The reply should consist of the full listing, written out exactly.

Content starts

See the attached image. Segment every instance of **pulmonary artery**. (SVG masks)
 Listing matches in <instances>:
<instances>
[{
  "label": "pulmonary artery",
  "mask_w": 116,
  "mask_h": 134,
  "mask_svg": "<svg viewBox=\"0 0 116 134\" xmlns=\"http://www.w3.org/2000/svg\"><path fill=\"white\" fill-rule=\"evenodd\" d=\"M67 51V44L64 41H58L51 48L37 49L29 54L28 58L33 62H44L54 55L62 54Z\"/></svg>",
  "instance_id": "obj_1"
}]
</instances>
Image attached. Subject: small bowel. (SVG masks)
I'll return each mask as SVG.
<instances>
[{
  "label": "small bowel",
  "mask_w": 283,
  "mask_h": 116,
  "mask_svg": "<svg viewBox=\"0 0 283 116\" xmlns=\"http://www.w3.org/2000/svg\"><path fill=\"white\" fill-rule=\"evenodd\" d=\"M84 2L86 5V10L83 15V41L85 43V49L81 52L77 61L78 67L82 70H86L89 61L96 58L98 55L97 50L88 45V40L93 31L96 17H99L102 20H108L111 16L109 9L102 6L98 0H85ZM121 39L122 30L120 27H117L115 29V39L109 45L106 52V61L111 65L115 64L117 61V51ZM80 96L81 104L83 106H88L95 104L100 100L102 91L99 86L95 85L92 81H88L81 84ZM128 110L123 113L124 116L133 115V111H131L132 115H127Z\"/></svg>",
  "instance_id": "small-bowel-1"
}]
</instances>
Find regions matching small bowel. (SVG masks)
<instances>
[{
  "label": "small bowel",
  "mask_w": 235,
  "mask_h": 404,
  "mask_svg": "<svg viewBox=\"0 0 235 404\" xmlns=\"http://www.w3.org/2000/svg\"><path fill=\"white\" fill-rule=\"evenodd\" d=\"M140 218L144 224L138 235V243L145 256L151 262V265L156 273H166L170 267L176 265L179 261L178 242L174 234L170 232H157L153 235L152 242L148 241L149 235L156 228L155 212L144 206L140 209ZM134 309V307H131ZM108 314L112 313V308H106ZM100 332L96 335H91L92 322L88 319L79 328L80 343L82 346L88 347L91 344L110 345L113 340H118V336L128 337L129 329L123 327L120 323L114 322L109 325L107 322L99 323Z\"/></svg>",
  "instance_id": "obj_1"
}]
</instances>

Content ends

ANSWER SPACE =>
See the attached image. Segment every instance of **pulmonary artery**. (SVG masks)
 Listing matches in <instances>:
<instances>
[{
  "label": "pulmonary artery",
  "mask_w": 116,
  "mask_h": 134,
  "mask_svg": "<svg viewBox=\"0 0 116 134\" xmlns=\"http://www.w3.org/2000/svg\"><path fill=\"white\" fill-rule=\"evenodd\" d=\"M67 51V44L64 41H58L51 48L37 49L29 54L28 58L33 62H44L54 55L62 54Z\"/></svg>",
  "instance_id": "obj_1"
}]
</instances>
Image attached. Subject: small bowel. (SVG masks)
I'll return each mask as SVG.
<instances>
[{
  "label": "small bowel",
  "mask_w": 283,
  "mask_h": 116,
  "mask_svg": "<svg viewBox=\"0 0 283 116\" xmlns=\"http://www.w3.org/2000/svg\"><path fill=\"white\" fill-rule=\"evenodd\" d=\"M84 2L86 5V10L83 15V41L85 43V49L81 52L77 61L78 67L82 70H86L89 61L96 58L98 55L97 50L88 45V40L93 31L96 17H99L102 20H108L111 16L109 9L102 6L98 0H85ZM121 39L122 30L120 27H117L115 29V39L109 45L106 52V61L111 65L115 64L117 61V51ZM80 96L81 104L83 106H88L95 104L100 100L102 91L99 86L95 85L92 81H88L81 84ZM128 110L123 113L124 116L133 115V111H131L132 115H127Z\"/></svg>",
  "instance_id": "small-bowel-1"
}]
</instances>
Find regions matching small bowel. (SVG masks)
<instances>
[{
  "label": "small bowel",
  "mask_w": 235,
  "mask_h": 404,
  "mask_svg": "<svg viewBox=\"0 0 235 404\" xmlns=\"http://www.w3.org/2000/svg\"><path fill=\"white\" fill-rule=\"evenodd\" d=\"M140 218L144 224L138 235V243L145 256L151 262V265L156 273H166L170 267L176 265L179 261L178 242L174 234L170 232H157L153 235L152 242L148 241L149 235L156 228L155 212L144 206L140 209ZM134 309V307H131ZM108 314L112 313V308H106ZM100 332L96 335H91L92 322L88 319L79 328L80 343L82 346L88 347L91 344L110 345L113 340H118V336L128 337L129 329L123 327L120 323L114 322L109 325L107 322L99 323Z\"/></svg>",
  "instance_id": "obj_1"
}]
</instances>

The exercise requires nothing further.